Would you copy out the following entries exactly, without any of the pictures?

□ □ □ □ □

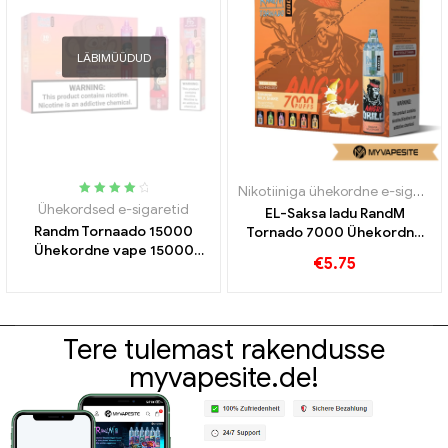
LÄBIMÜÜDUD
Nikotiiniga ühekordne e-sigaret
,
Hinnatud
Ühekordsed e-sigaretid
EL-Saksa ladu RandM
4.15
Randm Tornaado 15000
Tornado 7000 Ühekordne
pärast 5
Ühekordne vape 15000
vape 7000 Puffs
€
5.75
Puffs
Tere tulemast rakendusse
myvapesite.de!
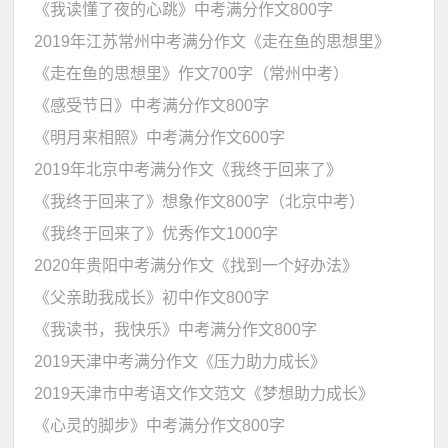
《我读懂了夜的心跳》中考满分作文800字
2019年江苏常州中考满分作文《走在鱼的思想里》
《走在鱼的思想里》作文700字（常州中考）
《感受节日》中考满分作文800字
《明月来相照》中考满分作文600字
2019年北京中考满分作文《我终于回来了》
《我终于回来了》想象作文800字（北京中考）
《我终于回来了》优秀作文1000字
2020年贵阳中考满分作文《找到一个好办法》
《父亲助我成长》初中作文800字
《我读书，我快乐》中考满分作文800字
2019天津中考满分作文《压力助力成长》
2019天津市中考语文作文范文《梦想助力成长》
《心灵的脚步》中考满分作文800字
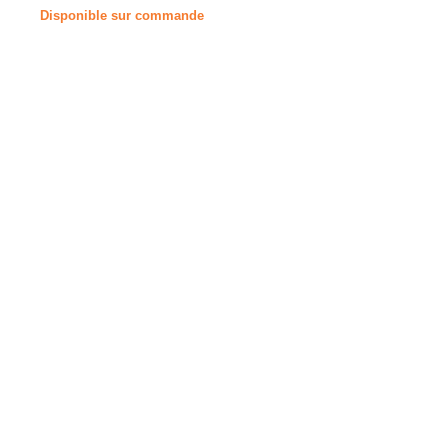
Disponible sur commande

□ □ □ □ □

Task response
LÄBIMÜÜDUD
Nikotiiniga ühekordne e-sigaret
,
Hinnatud
Ühekordsed e-sigaretid
EL-Saksa ladu RandM
4.15
Randm Tornaado 15000
Tornado 7000 Ühekordne
pärast 5
Ühekordne vape 15000
vape 7000 Puffs
€
5.75
Puffs
Tere tulemast rakendusse
myvapesite.de!
《我读懂了夜的心跳》中考满分作文800字
2019年江苏常州中考满分作文《走在鱼的思想里》
《走在鱼的思想里》作文700字（常州中考）
《感受节日》中考满分作文800字
《明月来相照》中考满分作文600字
2019年北京中考满分作文《我终于回来了》
《我终于回来了》想象作文800字（北京中考）
《我终于回来了》优秀作文1000字
2020年贵阳中考满分作文《找到一个好办法》
《父亲助我成长》初中作文800字
《我读书，我快乐》中考满分作文800字
2019天津中考满分作文《压力助力成长》
2019天津市中考语文作文范文《梦想助力成长》
《心灵的脚步》中考满分作文800字
Disponible sur commande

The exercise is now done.